Benavides vive en una casa antigua en el tradicional barrio San Cayetano de Cali, y desde allá me explica por teléfono su visión de las cosas: si en un trabajo hay un objeto sobre el que se trabaja, un horario, un resultado, un jefe y un salario, en la poesía lo que hay es un vacío, la página en blanco y, si el poeta tiene suerte, un chispazo; algo pasa en el cerebro, chocan dos cuerdas y producen luz. “El poema llega cuando quiere, si es que llega; lo más seguro es el fracaso. Por andar en este juego no te van a pagar. En el mejor de los casos, descubres que te has quedado dándole vueltas a un deseo infantil y no sabes cuál es”.
Benavides cree que una sobrecarga de trabajo puede ser mortal para el juego de crear, y tener todo el tiempo libre también puede serlo. Él no habla de hacer poesía, sino de vivir la experiencia poética, que busca contactos entre las partes que somos: cuerpo y espíritu, consciente e inconsciente. “Somos seres separados, éramos animales y en un momento nos inventamos, nos creamos personas; la experiencia poética busca reunirnos. Para hacerlo, desde mi manera de ver, debemos utilizar el mejor momento del día, un estado de agotamiento no sería conveniente. Trato de evitar todo lo que me impida tener este instante”.

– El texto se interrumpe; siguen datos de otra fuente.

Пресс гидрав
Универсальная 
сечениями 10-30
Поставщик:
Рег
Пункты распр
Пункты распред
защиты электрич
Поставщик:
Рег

Por eso, desde los años ochenta, y apoyado por entidades culturales del Valle del Cauca, hace un trabajo lejano al mundo oficinista y cercano al juego: dicta talleres de poesía para niños. “Los niños pueden ser terribles, pero se inclinan del lado de la poesía y de la ciencia; creen, como yo, en fantasmas y en seres extraordinarios”, me explica. Este semestre ha realizado el Taller de Seres Imaginarios en una escuela de Palmira, al que van treinta niños de estratos uno y dos, llegados con sus padres sobre todo del litoral Pacífico. Inspirado en los montajes teatrales de Jairo Aníbal Niño, construye el guion de la obra con los estudiantes, que narran, actúan, dibujan, cantan… se fugan en el juego.
¿Por qué pelea Benavides? ¿Por conseguir qué o en contra de qué? Me responde que él no lucha, porque luchar está en el campo de la voluntad, y en la poesía la voluntad tiene una incidencia estéril. Deja que las cosas sucedan, separa una parte del día para concentrarse, para estar en torno a la poesía, aunque esta no llegue. “A esta altura de mi vida, el trabajo me busca. Como trabajador independiente, pago las retenciones estipuladas, dejo gran parte de lo que me imaginaba ganar en el bolsillo de otros, pero ya no me muero de hambre”.